Action item>
An exact, complete copy of the entries below is required, minus any pictures.

[Items listed in a dataset]
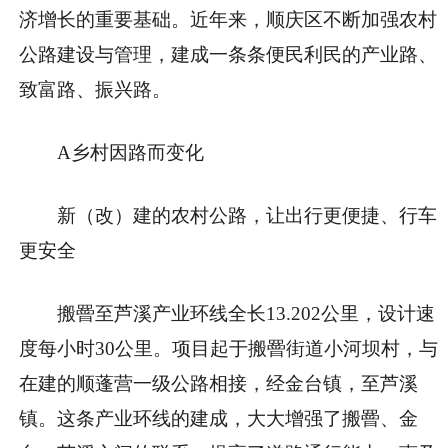
济增长的重要基础。近年来，顺庆区不断加强农村
公路建设与管理，建成一条条便民利民的产业路、
致富路、振兴路。
A乡村因路而变化
新（改）建的农村公路，让出行更便捷、行车
更安全
搬罾至芦溪产业环线全长13.202公里，设计速
度每小时30公里。项目起于搬罾街道小河坝村，与
在建的顺蓬营一级公路相接，经金台镇，至芦溪
镇。这条产业环线的建成，大大增强了搬罾、金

Response>
济增长的重要基础。近年来，顺庆区不断加强农村
公路建设与管理，建成一条条便民利民的产业路、
致富路、振兴路。
A乡村因路而变化
新（改）建的农村公路，让出行更便捷、行车
更安全
搬罾至芦溪产业环线全长13.202公里，设计速
度每小时30公里。项目起于搬罾街道小河坝村，与
在建的顺蓬营一级公路相接，经金台镇，至芦溪
镇。这条产业环线的建成，大大增强了搬罾、金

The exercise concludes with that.